* _Task statement_
Please repeat the lines below, exactly and only, from the one that holds "Mask all regions of myocardium." through the one that holds "Mask each instance".

* _Data supplied_
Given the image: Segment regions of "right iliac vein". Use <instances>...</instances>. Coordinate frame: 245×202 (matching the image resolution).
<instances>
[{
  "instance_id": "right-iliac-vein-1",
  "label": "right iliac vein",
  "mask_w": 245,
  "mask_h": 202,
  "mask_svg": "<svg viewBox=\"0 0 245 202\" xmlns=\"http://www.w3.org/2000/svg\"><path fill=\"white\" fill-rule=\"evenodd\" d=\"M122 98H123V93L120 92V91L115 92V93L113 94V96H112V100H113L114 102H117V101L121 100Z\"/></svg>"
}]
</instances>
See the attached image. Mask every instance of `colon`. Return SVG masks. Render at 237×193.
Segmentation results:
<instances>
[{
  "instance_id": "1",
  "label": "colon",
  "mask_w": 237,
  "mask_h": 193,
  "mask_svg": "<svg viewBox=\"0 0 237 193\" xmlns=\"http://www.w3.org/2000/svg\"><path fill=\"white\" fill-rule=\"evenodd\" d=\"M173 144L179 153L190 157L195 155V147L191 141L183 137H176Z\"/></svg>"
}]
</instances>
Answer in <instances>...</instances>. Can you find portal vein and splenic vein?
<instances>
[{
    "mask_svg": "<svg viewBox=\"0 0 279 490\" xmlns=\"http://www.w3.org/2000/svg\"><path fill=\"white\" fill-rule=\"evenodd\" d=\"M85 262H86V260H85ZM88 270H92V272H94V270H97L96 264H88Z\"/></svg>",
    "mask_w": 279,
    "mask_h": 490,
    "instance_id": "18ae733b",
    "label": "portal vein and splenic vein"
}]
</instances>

* * *

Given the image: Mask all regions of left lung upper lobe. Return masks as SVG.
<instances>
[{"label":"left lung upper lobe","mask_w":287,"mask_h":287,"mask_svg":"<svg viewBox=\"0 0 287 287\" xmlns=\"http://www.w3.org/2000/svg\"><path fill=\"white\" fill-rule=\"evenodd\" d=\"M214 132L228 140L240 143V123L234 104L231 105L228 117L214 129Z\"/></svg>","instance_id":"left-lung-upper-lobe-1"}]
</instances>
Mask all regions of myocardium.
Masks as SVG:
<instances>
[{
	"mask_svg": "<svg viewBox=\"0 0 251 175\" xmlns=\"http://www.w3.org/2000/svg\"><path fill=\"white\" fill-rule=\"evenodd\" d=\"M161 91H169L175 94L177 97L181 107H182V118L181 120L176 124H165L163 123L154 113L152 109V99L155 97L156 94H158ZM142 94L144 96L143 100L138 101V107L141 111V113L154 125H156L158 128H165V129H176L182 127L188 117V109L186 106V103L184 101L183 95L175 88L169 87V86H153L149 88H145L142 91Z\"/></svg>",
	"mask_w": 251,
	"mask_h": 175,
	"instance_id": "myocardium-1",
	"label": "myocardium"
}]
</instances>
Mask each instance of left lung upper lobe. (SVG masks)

* _Answer_
Mask all regions of myocardium.
Masks as SVG:
<instances>
[{
	"mask_svg": "<svg viewBox=\"0 0 251 175\" xmlns=\"http://www.w3.org/2000/svg\"><path fill=\"white\" fill-rule=\"evenodd\" d=\"M161 91H169L175 94L177 97L181 107H182V118L181 120L176 124H165L163 123L154 113L152 109V99L155 97L156 94H158ZM142 94L144 96L143 100L138 101V107L141 111V113L154 125H156L158 128H165V129H176L182 127L188 117V109L186 106V103L184 101L183 95L175 88L169 87V86H153L149 88H145L142 91Z\"/></svg>",
	"mask_w": 251,
	"mask_h": 175,
	"instance_id": "myocardium-1",
	"label": "myocardium"
}]
</instances>
Mask each instance of left lung upper lobe. (SVG masks)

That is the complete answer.